The Cult of Hip-Hop breeds purists—and what the fuck do purists know anyway? Jazz purists condemned trumpeter Donald Byrd’s ‘70s genre-bending (and best-selling) albums like “BlackByrd” and “Places and Spaces”—which today are revered by crate diggers worldwide. Rock purists called punk unlistenable noise; yet the Ramones, Clash and Sex Pistols influenced everything that came after them. While some stuff may not be your cup of Cris, at least recognize its validity and keep it moving. We all have our individual tastes, but I don’t think any one person, movement, music or faith has all the right answers. In ‘98, as far as I was concerned, Mase was just as relevant as Company Flow.

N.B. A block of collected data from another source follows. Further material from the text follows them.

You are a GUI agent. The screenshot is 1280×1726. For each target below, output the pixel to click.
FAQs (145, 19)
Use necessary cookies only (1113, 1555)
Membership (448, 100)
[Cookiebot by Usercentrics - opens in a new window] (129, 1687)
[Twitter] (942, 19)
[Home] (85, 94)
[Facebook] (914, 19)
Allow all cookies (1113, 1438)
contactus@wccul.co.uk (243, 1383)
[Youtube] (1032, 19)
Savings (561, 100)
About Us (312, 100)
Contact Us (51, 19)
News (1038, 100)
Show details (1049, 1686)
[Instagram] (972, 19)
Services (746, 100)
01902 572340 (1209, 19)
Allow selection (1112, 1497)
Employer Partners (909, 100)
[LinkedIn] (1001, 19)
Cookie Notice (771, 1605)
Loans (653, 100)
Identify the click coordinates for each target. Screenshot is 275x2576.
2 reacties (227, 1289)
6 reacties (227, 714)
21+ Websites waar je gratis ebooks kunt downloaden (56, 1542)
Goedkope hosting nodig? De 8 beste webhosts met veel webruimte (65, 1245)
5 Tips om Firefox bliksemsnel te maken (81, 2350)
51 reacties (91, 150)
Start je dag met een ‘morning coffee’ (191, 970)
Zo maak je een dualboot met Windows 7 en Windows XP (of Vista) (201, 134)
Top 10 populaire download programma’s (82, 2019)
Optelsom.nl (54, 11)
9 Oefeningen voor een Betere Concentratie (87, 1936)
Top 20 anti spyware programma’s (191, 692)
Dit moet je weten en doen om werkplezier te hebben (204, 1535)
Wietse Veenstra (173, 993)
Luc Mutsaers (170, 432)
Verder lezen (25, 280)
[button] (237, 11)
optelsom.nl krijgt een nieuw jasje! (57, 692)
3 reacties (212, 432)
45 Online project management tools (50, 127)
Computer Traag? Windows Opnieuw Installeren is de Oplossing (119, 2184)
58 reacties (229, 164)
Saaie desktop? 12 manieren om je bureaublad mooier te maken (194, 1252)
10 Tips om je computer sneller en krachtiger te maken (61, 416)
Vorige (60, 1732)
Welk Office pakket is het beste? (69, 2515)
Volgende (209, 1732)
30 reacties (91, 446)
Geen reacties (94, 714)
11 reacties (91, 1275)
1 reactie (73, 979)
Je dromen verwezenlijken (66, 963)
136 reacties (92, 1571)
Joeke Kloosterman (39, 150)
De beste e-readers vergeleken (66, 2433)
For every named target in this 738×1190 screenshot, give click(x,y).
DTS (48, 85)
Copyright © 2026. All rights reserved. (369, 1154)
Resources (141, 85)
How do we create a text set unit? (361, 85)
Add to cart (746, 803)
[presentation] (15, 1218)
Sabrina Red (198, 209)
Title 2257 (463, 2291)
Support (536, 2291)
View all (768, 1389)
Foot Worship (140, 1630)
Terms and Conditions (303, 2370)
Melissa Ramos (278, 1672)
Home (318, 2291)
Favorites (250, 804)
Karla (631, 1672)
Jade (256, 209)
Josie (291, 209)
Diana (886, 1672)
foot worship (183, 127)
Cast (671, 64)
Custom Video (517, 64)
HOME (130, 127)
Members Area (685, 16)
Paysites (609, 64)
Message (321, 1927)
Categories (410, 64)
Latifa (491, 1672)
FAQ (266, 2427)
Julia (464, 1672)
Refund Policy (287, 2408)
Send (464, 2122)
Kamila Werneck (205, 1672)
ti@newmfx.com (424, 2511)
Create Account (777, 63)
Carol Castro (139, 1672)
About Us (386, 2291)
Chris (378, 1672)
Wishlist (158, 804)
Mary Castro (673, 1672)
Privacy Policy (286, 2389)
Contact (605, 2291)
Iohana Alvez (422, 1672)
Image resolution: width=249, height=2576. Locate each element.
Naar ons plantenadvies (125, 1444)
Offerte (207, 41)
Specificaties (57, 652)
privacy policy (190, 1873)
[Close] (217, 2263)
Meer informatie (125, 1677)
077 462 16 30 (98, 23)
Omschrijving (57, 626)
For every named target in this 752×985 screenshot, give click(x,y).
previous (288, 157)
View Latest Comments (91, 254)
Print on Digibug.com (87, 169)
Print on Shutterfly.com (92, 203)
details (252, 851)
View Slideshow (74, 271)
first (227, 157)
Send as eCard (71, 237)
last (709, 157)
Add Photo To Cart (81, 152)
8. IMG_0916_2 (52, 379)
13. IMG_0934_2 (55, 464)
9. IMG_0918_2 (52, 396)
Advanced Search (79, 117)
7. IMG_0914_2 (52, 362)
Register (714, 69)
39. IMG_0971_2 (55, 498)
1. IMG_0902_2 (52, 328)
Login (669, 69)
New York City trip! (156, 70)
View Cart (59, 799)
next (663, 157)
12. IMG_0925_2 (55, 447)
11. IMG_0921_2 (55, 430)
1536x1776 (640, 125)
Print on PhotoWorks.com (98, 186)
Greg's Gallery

I contend that hip-hop is not just what it started with, but that it incorporates everything around it, flips it and makes it fresher. Enshrining it and living in the past makes it static, frozen, dead, suitable for museum walls; shunning its chameleonic nature kills what makes it so vital and raw in the first place. I guess I believe hip-hop is not a temple; it is all of us. By the same token, I believe God is not the Church; God is us. I don’t think we should belong to a Cult of Hip-Hop; I think hip-hop is a cult of us—all our virtues, all our faults and foibles, and all the pop culture flotsam that’s floated up on the banks of our collective consciousness. So, when you hip-hop police question if I’m hip-hop, know this—Goddamn right, motherfucker!